Mike Marciano is an audio engineer. He has won two Grammy awards, and has been Grammy nominated six times. He is also a multi platinum and gold record, Junos and GMA award recipient. He started his career in 1980, recording, mixing and mastering exclusively at Systems Two Recording Studio in Brooklyn, New York. Early in his career, he worked with many well-known rock and heavy metal groups, including Type O Negative, Carnivore, Agnostic Front, Life of Agony. Many of his hardcore and metal credits are noted in Encyclopaedia Metallum. His work with Type O Negative was used in multiple movie soundtracks and other media. Since the early 90s, he has worked with some of the top musicians in the jazz field, including jazz greats like Wynton Marsalis (and his Grammy-nominated “Joe Cool's Blues”), Brad Mehldau, Robert Glasper,Clark Terry, Elvin Jones, and Steve Coleman. His work with Don Braden was used as the theme song for Cosby. Album credits https://credits.muso.ai/profile/6b7b272b-73d8-48c3-95df-43cd6134e6c7

==Accolades==
In 2011, he received his first Grammy Award for Best Jazz Vocal Album "The Mosaic Project" by Terri Lynne Carrington. Then, in 2013 he received his second Grammy Award for Best Jazz Instrumental Album, "Money Jungle: Provocative in Blue", by Terri Lynne Carrington.
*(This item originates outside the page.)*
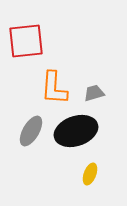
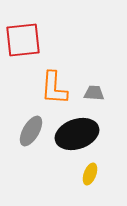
red square: moved 3 px left, 1 px up
gray trapezoid: rotated 20 degrees clockwise
black ellipse: moved 1 px right, 3 px down
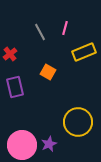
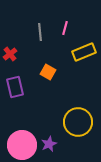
gray line: rotated 24 degrees clockwise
In 2016, Marciano recorded In for a Penny, In for a Pound by Henry Threadgill, which received a Pulitzer Prize for Music.

The same year his work on Impromptu by the Rodriguez Brothers was also nominated for a Grammy Award.

In 2017, his work on Madera Latino by Brian Lynch was nominated for a Grammy.

In 2018, Two additional projects that Marciano engineered were nominated for Grammy's,Tipico by
Miguel Zenón and Art of the Arrangement by Doug Beavers.

Also in 2019, Mike's work on Happened, Happening by Yuying Hsu won him a Golden Melody Award for Best Instrumental Recording Album - Technical Category.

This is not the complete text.